(EXERCISE MATERIALS begins)

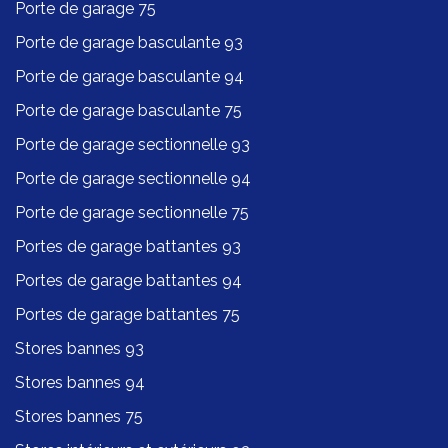
Porte de garage 75
Porte de garage basculante 93
Porte de garage basculante 94
Porte de garage basculante 75
Porte de garage sectionnelle 93
Porte de garage sectionnelle 94
Porte de garage sectionnelle 75
Portes de garage battantes 93
Portes de garage battantes 94
Portes de garage battantes 75
Stores bannes 93
Stores bannes 94
Stores bannes 75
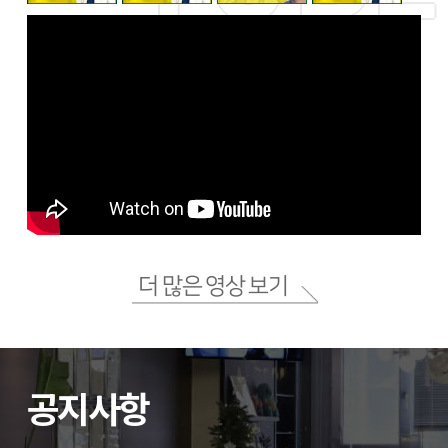
더 많은 영상 보기
공지사항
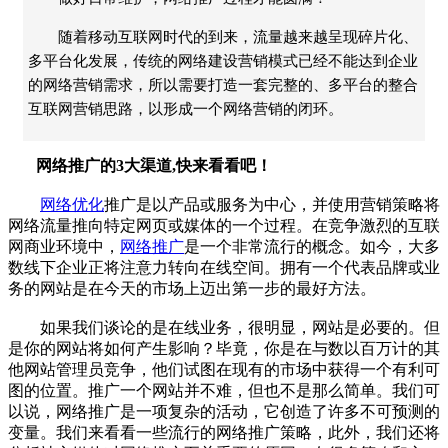
随着移动互联网时代的到来，流量越来越呈现碎片化、
多平台化发展，传统的网络建设营销模式已经不能达到企业
的网络营销需求，所以需要打造一套完整的、多平台的整合
互联网营销思路，以形成一个网络营销的闭环。
网络推广的3大渠道,快来看看吧！
网络优化
推广是以产品或服务为中心，并使用营销策略将
网络流量推向特定网页或媒体的一个过程。在竞争激烈的互联
网商业环境中，
网络推广
是一个非常流行的概念。如今，大多
数线下企业正将注意力转向在线空间。拥有一个代表品牌或业
务的网站是在今天的市场上迈出第一步的最好方法。
如果我们谈论的是在线业务，很明显，网站是必要的。但
是你的网站将如何产生影响？毕竟，你是在与数以百万计的其
他网站管理员竞争，他们试图在现有的市场中获得一个有利可
图的位置。推广一个网站并不难，但也不是那么简单。我们可
以说，网络推广是一项复杂的活动，它创造了许多不可预测的
变量。我们来看看一些流行的网络推广策略，此外，我们还将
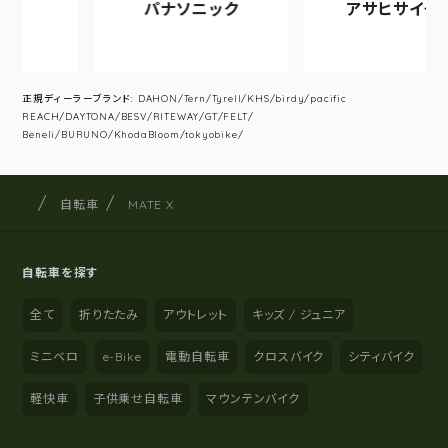
パナソニック
アサヒサイクル
正規ディーラーブランド: DAHON/Tern/Tyrell/KHS/birdy/pacific
REACH/DAYTONA/BESV/RITEWAY/GT/FELT/
Beneli/BURUNO/KhodaBloom/tokyobike/
サイクルショップナカゴヤ
サイト内の現在地
自転車
MATE X
自転車を探す
全て
折りたたみ
アウトレット
キッズ / ジュニア
ミニベロ
e-Bike
電動自転車
クロスバイク
シティバイク
軽快車
子供乗せ自転車
マウンテンバイク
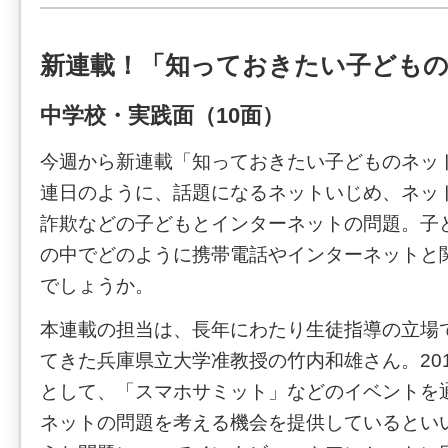
新連載！「知っておきたい子ども
中学校・実践面（10面）
今週から新連載「知っておきたい子どものネッ
連日のように、話題になるネットいじめ、ネッ
詐欺などの子どもとインターネットの問題。子
の中でどのように携帯電話やインターネットと
でしょうか。
本連載の担当は、長年にわたり生徒指導の立場
てきた兵庫県立大学准教授の竹内和雄さん。20
として、「スマホサミット」などのイベントを
ネットの問題を考える機会を提供しているとい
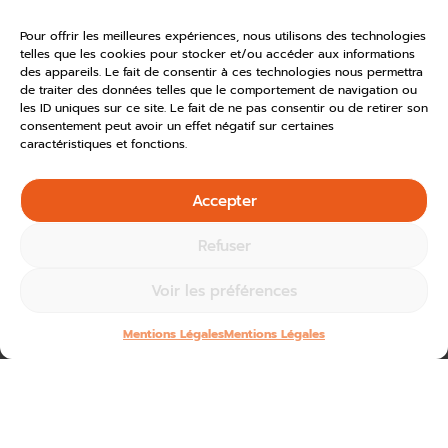
Pour offrir les meilleures expériences, nous utilisons des technologies
telles que les cookies pour stocker et/ou accéder aux informations
des appareils. Le fait de consentir à ces technologies nous permettra
de traiter des données telles que le comportement de navigation ou
les ID uniques sur ce site. Le fait de ne pas consentir ou de retirer son
consentement peut avoir un effet négatif sur certaines
caractéristiques et fonctions.
Accepter
Refuser
Voir les préférences
Mentions Légales
Mentions Légales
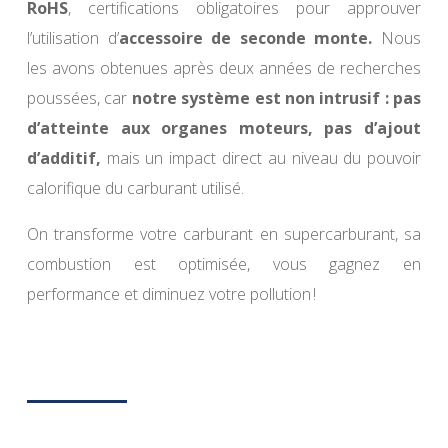
RoHS
, certifications obligatoires pour approuver
l’utilisation d’
accessoire de seconde monte.
Nous
les avons obtenues après deux années de recherches
poussées, car
notre système est
non intrusif :
pas
d’atteinte aux organes moteurs, pas d’ajout
d’additif,
mais un impact direct au niveau du pouvoir
calorifique du carburant utilisé.
On transforme votre carburant en supercarburant, sa
combustion est optimisée, vous gagnez en
performance et diminuez votre pollution !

(EXERCISE MATERIALS ends)

_DIRECTIONS:_
Output all the records above again exactly, with the pictures dropped.

_ANSWER TO THIS EXERCISE:_
Porte de garage 75
Porte de garage basculante 93
Porte de garage basculante 94
Porte de garage basculante 75
Porte de garage sectionnelle 93
Porte de garage sectionnelle 94
Porte de garage sectionnelle 75
Portes de garage battantes 93
Portes de garage battantes 94
Portes de garage battantes 75
Stores bannes 93
Stores bannes 94
Stores bannes 75
더 많은 영상 보기
공지사항
随着移动互联网时代的到来，流量越来越呈现碎片化、
多平台化发展，传统的网络建设营销模式已经不能达到企业
的网络营销需求，所以需要打造一套完整的、多平台的整合
互联网营销思路，以形成一个网络营销的闭环。
网络推广的3大渠道,快来看看吧！
网络优化
推广是以产品或服务为中心，并使用营销策略将
网络流量推向特定网页或媒体的一个过程。在竞争激烈的互联
网商业环境中，
网络推广
是一个非常流行的概念。如今，大多
数线下企业正将注意力转向在线空间。拥有一个代表品牌或业
务的网站是在今天的市场上迈出第一步的最好方法。
如果我们谈论的是在线业务，很明显，网站是必要的。但
是你的网站将如何产生影响？毕竟，你是在与数以百万计的其
他网站管理员竞争，他们试图在现有的市场中获得一个有利可
图的位置。推广一个网站并不难，但也不是那么简单。我们可
以说，网络推广是一项复杂的活动，它创造了许多不可预测的
变量。我们来看看一些流行的网络推广策略，此外，我们还将
パナソニック
アサヒサイクル
正規ディーラーブランド: DAHON/Tern/Tyrell/KHS/birdy/pacific
REACH/DAYTONA/BESV/RITEWAY/GT/FELT/
Beneli/BURUNO/KhodaBloom/tokyobike/
サイクルショップナカゴヤ
サイト内の現在地
自転車
MATE X
自転車を探す
全て
折りたたみ
アウトレット
キッズ / ジュニア
ミニベロ
e-Bike
電動自転車
クロスバイク
シティバイク
軽快車
子供乗せ自転車
マウンテンバイク
新連載！「知っておきたい子ども
中学校・実践面（10面）
今週から新連載「知っておきたい子どものネッ
連日のように、話題になるネットいじめ、ネッ
詐欺などの子どもとインターネットの問題。子
の中でどのように携帯電話やインターネットと
でしょうか。
本連載の担当は、長年にわたり生徒指導の立場
てきた兵庫県立大学准教授の竹内和雄さん。20
として、「スマホサミット」などのイベントを
ネットの問題を考える機会を提供しているとい
Pour offrir les meilleures expériences, nous utilisons des technologies
telles que les cookies pour stocker et/ou accéder aux informations
des appareils. Le fait de consentir à ces technologies nous permettra
de traiter des données telles que le comportement de navigation ou
les ID uniques sur ce site. Le fait de ne pas consentir ou de retirer son
consentement peut avoir un effet négatif sur certaines
caractéristiques et fonctions.
Accepter
Refuser
Voir les préférences
Mentions Légales
Mentions Légales
RoHS
, certifications obligatoires pour approuver
l’utilisation d’
accessoire de seconde monte.
Nous
les avons obtenues après deux années de recherches
poussées, car
notre système est
non intrusif :
pas
d’atteinte aux organes moteurs, pas d’ajout
d’additif,
mais un impact direct au niveau du pouvoir
calorifique du carburant utilisé.
On transforme votre carburant en supercarburant, sa
combustion est optimisée, vous gagnez en
performance et diminuez votre pollution !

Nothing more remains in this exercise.